Available data START
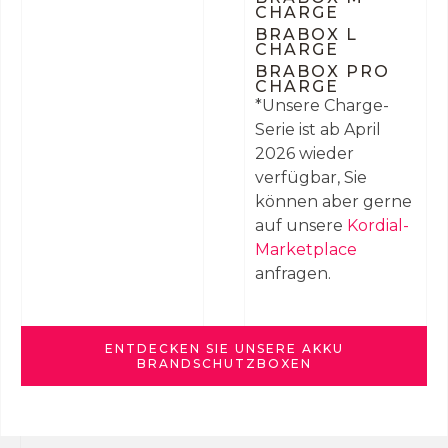
CHARGE
BRABOX L
CHARGE
BRABOX PRO
CHARGE
*Unsere Charge-
Serie ist ab April
2026 wieder
verfügbar, Sie
können aber gerne
auf unsere
Kordial-
Marketplace
anfragen.
ENTDECKEN SIE UNSERE AKKU
BRANDSCHUTZBOXEN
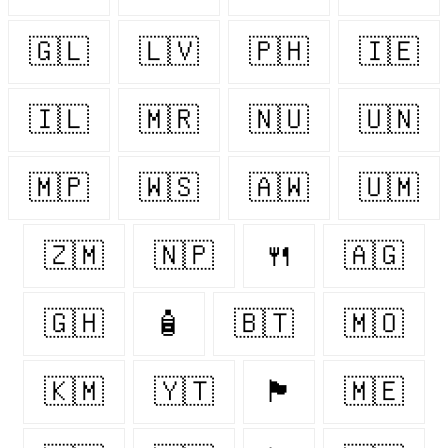
🇬🇱
🇱🇻
🇵🇭
🇮🇪
🇮🇱
🇲🇷
🇳🇺
🇺🇳
🇲🇵
🇼🇸
🇦🇼
🇺🇲
🇿🇲
🇳🇵
🍴
🇦🇬
🇬🇭
🧴
🇧🇹
🇲🇴
🇰🇲
🇾🇹
🏴󠁧󠁢󠁥󠁮󠁧󠁿
🇲🇪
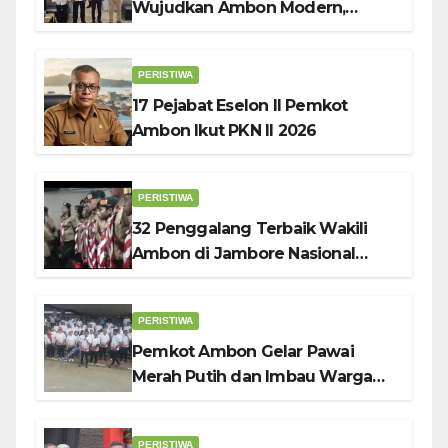
Wujudkan Ambon Modern,
Nyaman dan Berkelanjutan, Kata
Wali Kota Bodewin
PERISTIWA
17 Pejabat Eselon II Pemkot
Ambon Ikut PKN II 2026
PERISTIWA
32 Penggalang Terbaik Wakili
Ambon di Jambore Nasional
Pramuka ke-12, Wali Kota
Bodewin Lepas Kontingen
PERISTIWA
Pemkot Ambon Gelar Pawai
Merah Putih dan Imbau Warga
Kibarkan Bendera Sebulan
Penuh Sambut HUT ke-81 RI
PERISTIWA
Available data END
Description of the task —
Return the data word for word without its pictures.

Response to this task —
CHARGE
BRABOX L
CHARGE
BRABOX PRO
CHARGE
*Unsere Charge-
Serie ist ab April
2026 wieder
verfügbar, Sie
können aber gerne
auf unsere
Kordial-
Marketplace
anfragen.
ENTDECKEN SIE UNSERE AKKU
BRANDSCHUTZBOXEN
🇬🇱
🇱🇻
🇵🇭
🇮🇪
🇮🇱
🇲🇷
🇳🇺
🇺🇳
🇲🇵
🇼🇸
🇦🇼
🇺🇲
🇿🇲
🇳🇵
🍴
🇦🇬
🇬🇭
🧴
🇧🇹
🇲🇴
🇰🇲
🇾🇹
🏴󠁧󠁢󠁥󠁮󠁧󠁿
🇲🇪
Wujudkan Ambon Modern,
Nyaman dan Berkelanjutan, Kata
Wali Kota Bodewin
PERISTIWA
17 Pejabat Eselon II Pemkot
Ambon Ikut PKN II 2026
PERISTIWA
32 Penggalang Terbaik Wakili
Ambon di Jambore Nasional
Pramuka ke-12, Wali Kota
Bodewin Lepas Kontingen
PERISTIWA
Pemkot Ambon Gelar Pawai
Merah Putih dan Imbau Warga
Kibarkan Bendera Sebulan
Penuh Sambut HUT ke-81 RI
PERISTIWA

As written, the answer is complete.